_DIRECTIONS_: Everything in the listing below has to be repeated exactly, except the pictures.
Start of Block
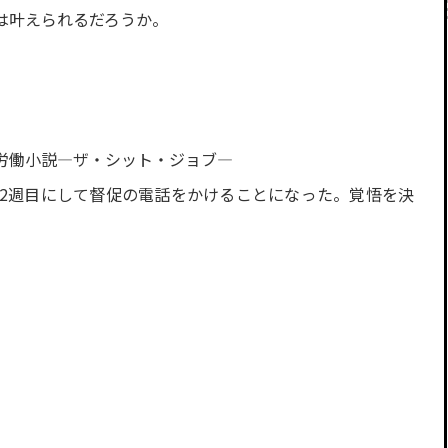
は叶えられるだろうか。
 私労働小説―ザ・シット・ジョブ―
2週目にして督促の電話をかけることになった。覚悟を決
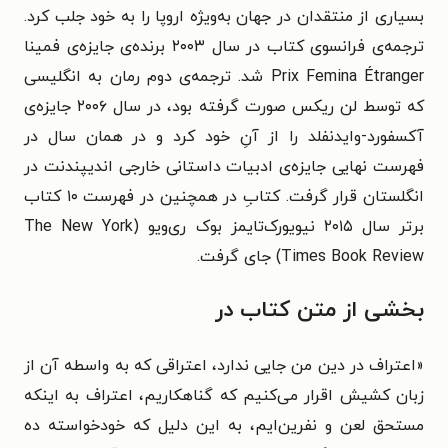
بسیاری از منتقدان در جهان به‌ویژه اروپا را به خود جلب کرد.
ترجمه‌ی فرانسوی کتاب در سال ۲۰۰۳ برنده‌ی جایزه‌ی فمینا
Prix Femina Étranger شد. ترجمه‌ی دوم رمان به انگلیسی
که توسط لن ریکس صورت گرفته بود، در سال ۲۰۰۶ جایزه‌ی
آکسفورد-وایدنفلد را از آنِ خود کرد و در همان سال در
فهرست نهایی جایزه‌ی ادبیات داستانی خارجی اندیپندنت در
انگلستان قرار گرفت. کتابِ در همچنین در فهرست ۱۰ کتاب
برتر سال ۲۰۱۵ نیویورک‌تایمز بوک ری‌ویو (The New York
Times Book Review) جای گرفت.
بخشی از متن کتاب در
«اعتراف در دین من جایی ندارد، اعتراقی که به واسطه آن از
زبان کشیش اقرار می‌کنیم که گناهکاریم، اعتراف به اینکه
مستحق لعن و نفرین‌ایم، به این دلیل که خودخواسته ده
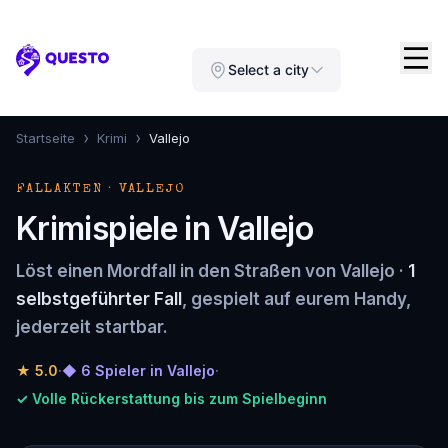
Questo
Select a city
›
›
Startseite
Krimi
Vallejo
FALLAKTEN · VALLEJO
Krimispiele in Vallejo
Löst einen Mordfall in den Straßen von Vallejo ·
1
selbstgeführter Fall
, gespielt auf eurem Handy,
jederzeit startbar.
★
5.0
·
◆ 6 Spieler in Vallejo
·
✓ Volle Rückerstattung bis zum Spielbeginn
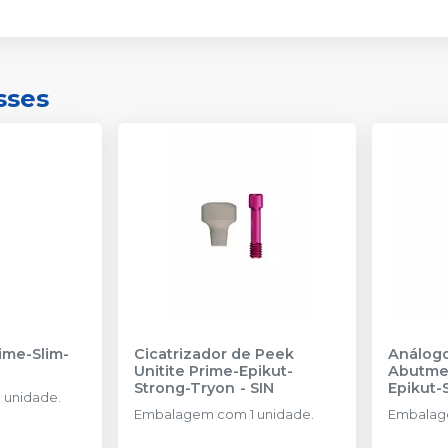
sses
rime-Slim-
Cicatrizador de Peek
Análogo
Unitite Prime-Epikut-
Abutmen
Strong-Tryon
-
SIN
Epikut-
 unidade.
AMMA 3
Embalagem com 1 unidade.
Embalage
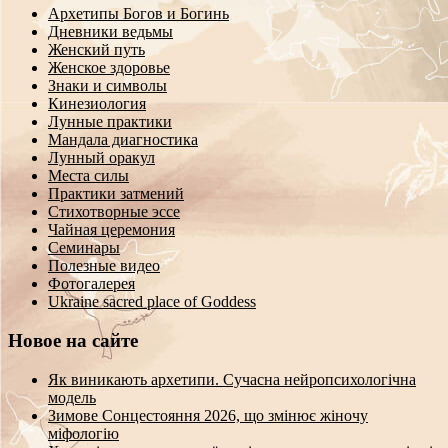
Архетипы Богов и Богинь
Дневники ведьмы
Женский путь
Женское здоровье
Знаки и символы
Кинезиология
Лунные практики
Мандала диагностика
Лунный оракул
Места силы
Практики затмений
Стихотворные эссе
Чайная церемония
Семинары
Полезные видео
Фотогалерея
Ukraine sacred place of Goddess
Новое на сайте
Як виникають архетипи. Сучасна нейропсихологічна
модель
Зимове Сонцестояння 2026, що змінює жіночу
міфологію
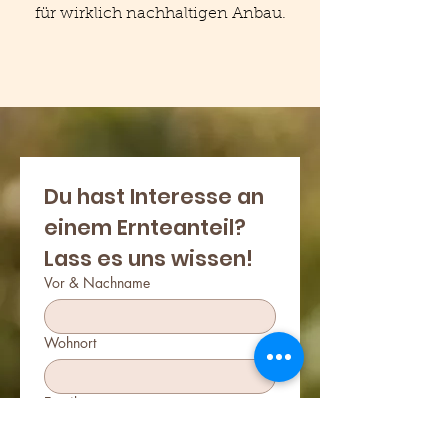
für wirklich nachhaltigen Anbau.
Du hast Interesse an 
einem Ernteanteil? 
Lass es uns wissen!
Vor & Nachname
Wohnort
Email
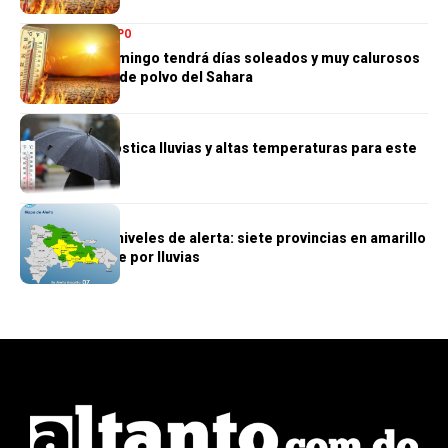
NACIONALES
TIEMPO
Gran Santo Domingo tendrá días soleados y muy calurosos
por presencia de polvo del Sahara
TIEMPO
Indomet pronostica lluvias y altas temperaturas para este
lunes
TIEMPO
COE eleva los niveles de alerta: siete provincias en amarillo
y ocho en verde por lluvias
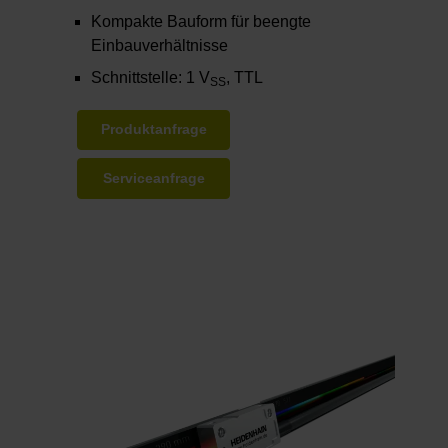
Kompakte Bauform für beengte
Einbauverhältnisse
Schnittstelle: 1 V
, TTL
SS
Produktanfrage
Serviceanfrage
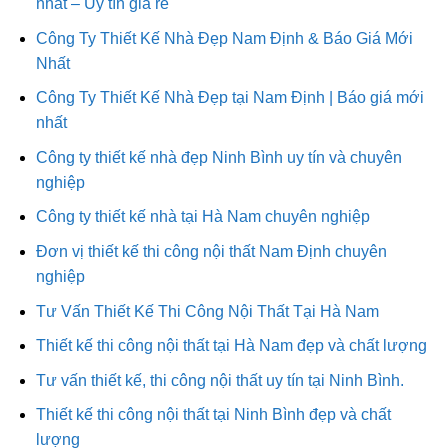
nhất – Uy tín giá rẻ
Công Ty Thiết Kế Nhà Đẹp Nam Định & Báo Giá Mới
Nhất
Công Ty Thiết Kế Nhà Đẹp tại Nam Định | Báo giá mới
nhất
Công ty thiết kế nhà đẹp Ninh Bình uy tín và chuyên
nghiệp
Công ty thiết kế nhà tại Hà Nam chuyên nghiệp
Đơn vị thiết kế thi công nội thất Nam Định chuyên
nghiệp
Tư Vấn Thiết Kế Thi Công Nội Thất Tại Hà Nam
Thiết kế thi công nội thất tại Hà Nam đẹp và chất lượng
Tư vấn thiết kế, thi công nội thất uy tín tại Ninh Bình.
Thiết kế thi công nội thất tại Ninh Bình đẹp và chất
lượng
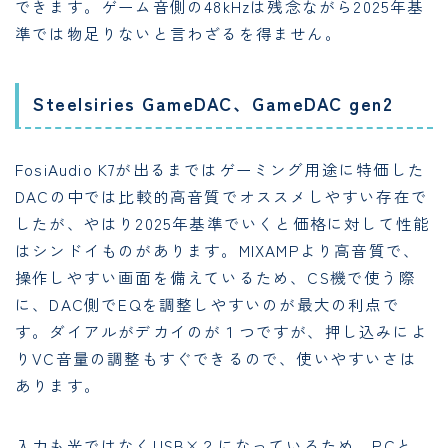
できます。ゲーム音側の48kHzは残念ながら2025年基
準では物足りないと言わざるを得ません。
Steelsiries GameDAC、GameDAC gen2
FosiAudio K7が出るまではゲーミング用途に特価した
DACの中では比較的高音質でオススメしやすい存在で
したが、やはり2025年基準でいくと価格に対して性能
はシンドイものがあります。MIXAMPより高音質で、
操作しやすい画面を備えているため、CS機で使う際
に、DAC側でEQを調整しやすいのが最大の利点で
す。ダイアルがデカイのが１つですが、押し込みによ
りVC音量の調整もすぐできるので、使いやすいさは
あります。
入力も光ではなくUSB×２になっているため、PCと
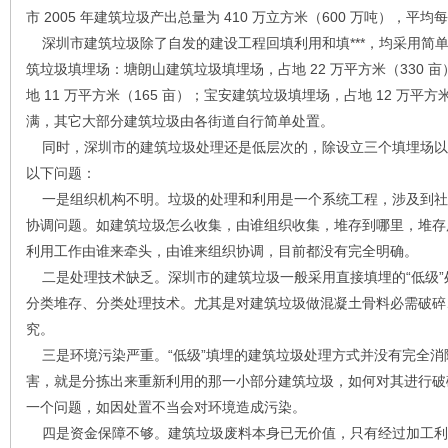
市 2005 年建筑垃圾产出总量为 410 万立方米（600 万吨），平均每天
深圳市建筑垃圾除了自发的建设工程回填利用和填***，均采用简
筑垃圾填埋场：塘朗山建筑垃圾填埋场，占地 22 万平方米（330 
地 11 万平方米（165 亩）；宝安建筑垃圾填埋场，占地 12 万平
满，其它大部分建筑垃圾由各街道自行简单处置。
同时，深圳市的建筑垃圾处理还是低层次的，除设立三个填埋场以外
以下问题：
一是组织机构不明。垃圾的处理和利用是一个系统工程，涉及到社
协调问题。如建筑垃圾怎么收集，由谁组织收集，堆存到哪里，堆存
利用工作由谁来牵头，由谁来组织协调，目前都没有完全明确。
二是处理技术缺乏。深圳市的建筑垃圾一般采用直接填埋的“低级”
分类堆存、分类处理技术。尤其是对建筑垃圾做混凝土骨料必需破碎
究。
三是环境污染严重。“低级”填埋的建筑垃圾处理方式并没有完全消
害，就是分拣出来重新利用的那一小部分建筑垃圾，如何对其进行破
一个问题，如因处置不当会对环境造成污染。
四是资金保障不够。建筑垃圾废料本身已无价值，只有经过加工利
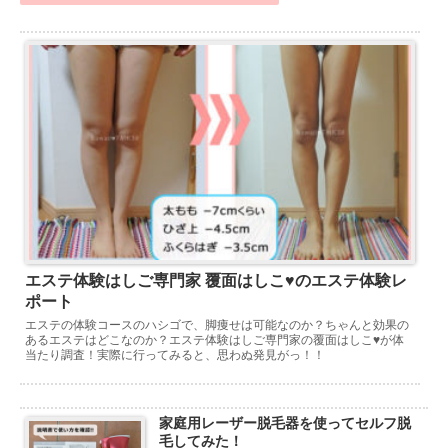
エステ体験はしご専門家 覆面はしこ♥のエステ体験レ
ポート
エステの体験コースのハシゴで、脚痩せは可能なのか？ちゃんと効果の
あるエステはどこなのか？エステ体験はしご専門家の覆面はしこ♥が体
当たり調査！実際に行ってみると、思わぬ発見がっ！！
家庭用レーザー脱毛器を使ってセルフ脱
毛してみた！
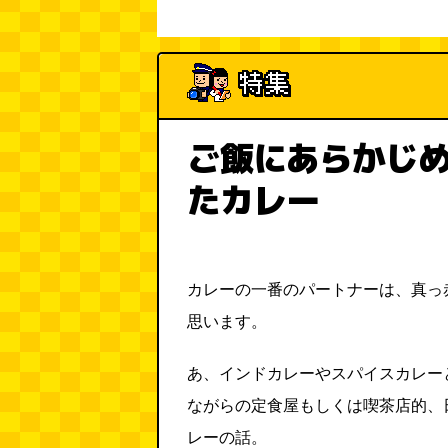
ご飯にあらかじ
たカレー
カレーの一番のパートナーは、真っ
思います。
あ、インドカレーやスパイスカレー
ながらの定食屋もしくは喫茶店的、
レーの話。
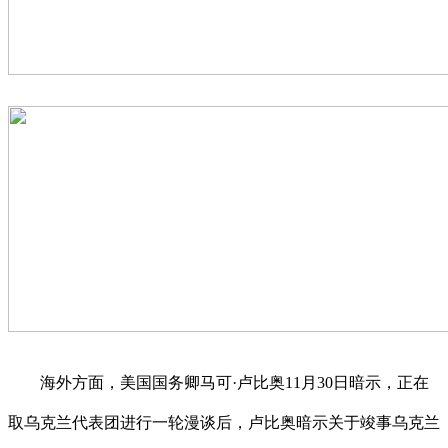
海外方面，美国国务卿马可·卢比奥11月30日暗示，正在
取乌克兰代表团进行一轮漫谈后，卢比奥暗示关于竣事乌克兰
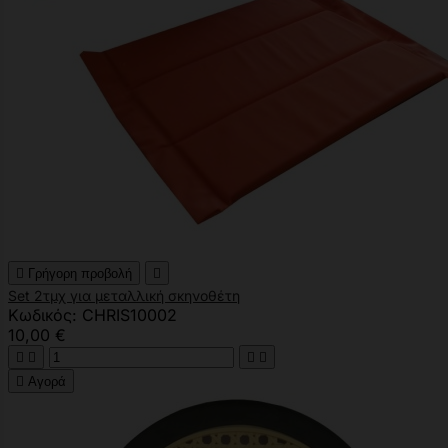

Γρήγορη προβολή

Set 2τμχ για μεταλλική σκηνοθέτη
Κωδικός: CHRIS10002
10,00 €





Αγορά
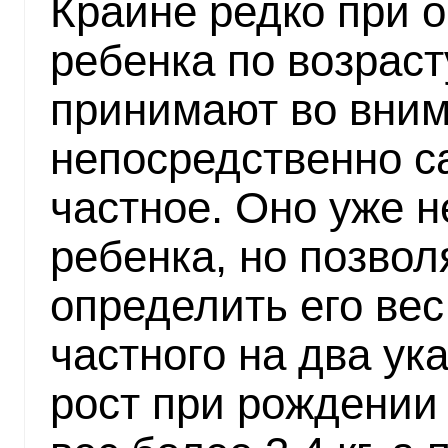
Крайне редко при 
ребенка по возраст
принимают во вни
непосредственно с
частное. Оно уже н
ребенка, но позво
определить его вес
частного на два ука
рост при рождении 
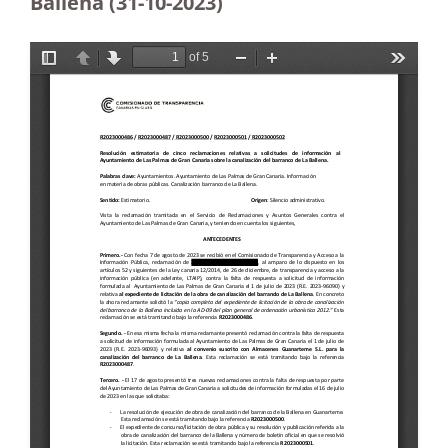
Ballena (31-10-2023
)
End of Block
_RESPONSE TO THIS EXERCISE_:
は叶えられるだろうか。
 私労働小説―ザ・シット・ジョブ―
2週目にして督促の電話をかけることになった。覚悟を決
بسیاری از منتقدان در جهان به‌ویژه اروپا را به خود جلب کرد.
ترجمه‌ی فرانسوی کتاب در سال ۲۰۰۳ برنده‌ی جایزه‌ی فمینا
Prix Femina Étranger شد. ترجمه‌ی دوم رمان به انگلیسی
که توسط لن ریکس صورت گرفته بود، در سال ۲۰۰۶ جایزه‌ی
آکسفورد-وایدنفلد را از آنِ خود کرد و در همان سال در
فهرست نهایی جایزه‌ی ادبیات داستانی خارجی اندیپندنت در
انگلستان قرار گرفت. کتابِ در همچنین در فهرست ۱۰ کتاب
برتر سال ۲۰۱۵ نیویورک‌تایمز بوک ری‌ویو (The New York
Times Book Review) جای گرفت.
بخشی از متن کتاب در
«اعتراف در دین من جایی ندارد، اعتراقی که به واسطه آن از
زبان کشیش اقرار می‌کنیم که گناهکاریم، اعتراف به اینکه
مستحق لعن و نفرین‌ایم، به این دلیل که خودخواسته ده
Questo
Select a city
›
›
Startseite
Krimi
Vallejo
FALLAKTEN · VALLEJO
Krimispiele in Vallejo
Löst einen Mordfall in den Straßen von Vallejo ·
1
selbstgeführter Fall
, gespielt auf eurem Handy,
jederzeit startbar.
★
5.0
·
◆ 6 Spieler in Vallejo
·
✓ Volle Rückerstattung bis zum Spielbeginn
sses
rime-Slim-
Cicatrizador de Peek
Análogo
Unitite Prime-Epikut-
Abutmen
Strong-Tryon
-
SIN
Epikut-
 unidade.
AMMA 3
Embalagem com 1 unidade.
Embalage
Архетипы Богов и Богинь
Дневники ведьмы
Женский путь
Женское здоровье
Знаки и символы
Кинезиология
Лунные практики
Мандала диагностика
Лунный оракул
Места силы
Практики затмений
Стихотворные эссе
Чайная церемония
Семинары
Полезные видео
Фотогалерея
Ukraine sacred place of Goddess
Новое на сайте
Як виникають архетипи. Сучасна нейропсихологічна
модель
Зимове Сонцестояння 2026, що змінює жіночу
міфологію
für wirklich nachhaltigen Anbau.
Du hast Interesse an 
einem Ernteanteil? 
Lass es uns wissen!
Vor & Nachname
Wohnort
Email
NACIONALES
TIEMPO
Gran Santo Domingo tendrá días soleados y muy calurosos
por presencia de polvo del Sahara
TIEMPO
Indomet pronostica lluvias y altas temperaturas para este
lunes
TIEMPO
COE eleva los niveles de alerta: siete provincias en amarillo
y ocho en verde por lluvias
Kompakte Bauform für beengte
Einbauverhältnisse
Schnittstelle: 1 V
, TTL
SS
Produktanfrage
Serviceanfrage
nhất – Uy tín giá rẻ
Công Ty Thiết Kế Nhà Đẹp Nam Định & Báo Giá Mới
Nhất
Công Ty Thiết Kế Nhà Đẹp tại Nam Định | Báo giá mới
nhất
Công ty thiết kế nhà đẹp Ninh Bình uy tín và chuyên
nghiệp
Công ty thiết kế nhà tại Hà Nam chuyên nghiệp
Đơn vị thiết kế thi công nội thất Nam Định chuyên
nghiệp
Tư Vấn Thiết Kế Thi Công Nội Thất Tại Hà Nam
Thiết kế thi công nội thất tại Hà Nam đẹp và chất lượng
Tư vấn thiết kế, thi công nội thất uy tín tại Ninh Bình.
Thiết kế thi công nội thất tại Ninh Bình đẹp và chất
lượng
できます。ゲーム音側の48kHzは残念ながら2025年基
準では物足りないと言わざるを得ません。
Steelsiries GameDAC、GameDAC gen2
FosiAudio K7が出るまではゲーミング用途に特価した
DACの中では比較的高音質でオススメしやすい存在で
したが、やはり2025年基準でいくと価格に対して性能
はシンドイものがあります。MIXAMPより高音質で、
操作しやすい画面を備えているため、CS機で使う際
に、DAC側でEQを調整しやすいのが最大の利点で
す。ダイアルがデカイのが１つですが、押し込みによ
りVC音量の調整もすぐできるので、使いやすいさは
あります。
入力も光ではなくUSB×２になっているため、PCと
市 2005 年建筑垃圾产出总量为 410 万立方米（600 万吨），平均每天
深圳市建筑垃圾除了自发的建设工程回填利用和填***，均采用简
筑垃圾填埋场：塘朗山建筑垃圾填埋场，占地 22 万平方米（330 
地 11 万平方米（165 亩）；宝安建筑垃圾填埋场，占地 12 万平
满，其它大部分建筑垃圾由各街道自行简单处置。
同时，深圳市的建筑垃圾处理还是低层次的，除设立三个填埋场以外
以下问题：
一是组织机构不明。垃圾的处理和利用是一个系统工程，涉及到社
协调问题。如建筑垃圾怎么收集，由谁组织收集，堆存到哪里，堆存
利用工作由谁来牵头，由谁来组织协调，目前都没有完全明确。
二是处理技术缺乏。深圳市的建筑垃圾一般采用直接填埋的“低级”
分类堆存、分类处理技术。尤其是对建筑垃圾做混凝土骨料必需破碎
究。
三是环境污染严重。“低级”填埋的建筑垃圾处理方式并没有完全消
害，就是分拣出来重新利用的那一小部分建筑垃圾，如何对其进行破
一个问题，如因处置不当会对环境造成污染。
四是资金保障不够。建筑垃圾废料本身已无价值，只有经过加工利
エステ体験はしご専門家 覆面はしこ♥のエステ体験レ
ポート
エステの体験コースのハシゴで、脚痩せは可能なのか？ちゃんと効果の
あるエステはどこなのか？エステ体験はしご専門家の覆面はしこ♥が体
当たり調査！実際に行ってみると、思わぬ発見がっ！！
家庭用レーザー脱毛器を使ってセルフ脱
毛してみた！
ご飯にあらかじ
たカレー
カレーの一番のパートナーは、真っ
思います。
あ、インドカレーやスパイスカレー
ながらの定食屋もしくは喫茶店的、
レーの話。
海外方面，美国国务卿马可·卢比奥11月30日暗示，正在
取乌克兰代表团进行一轮漫谈后，卢比奥暗示关于竣事乌克兰

Γρήγορη προβολή

Set 2τμχ για μεταλλική σκηνοθέτη
Κωδικός: CHRIS10002
10,00 €





Αγορά
Крайне редко при 
ребенка по возраст
принимают во вни
непосредственно с
частное. Оно уже н
ребенка, но позво
определить его вес
частного на два ука
рост при рождении 
Ballena (31-10-2023
)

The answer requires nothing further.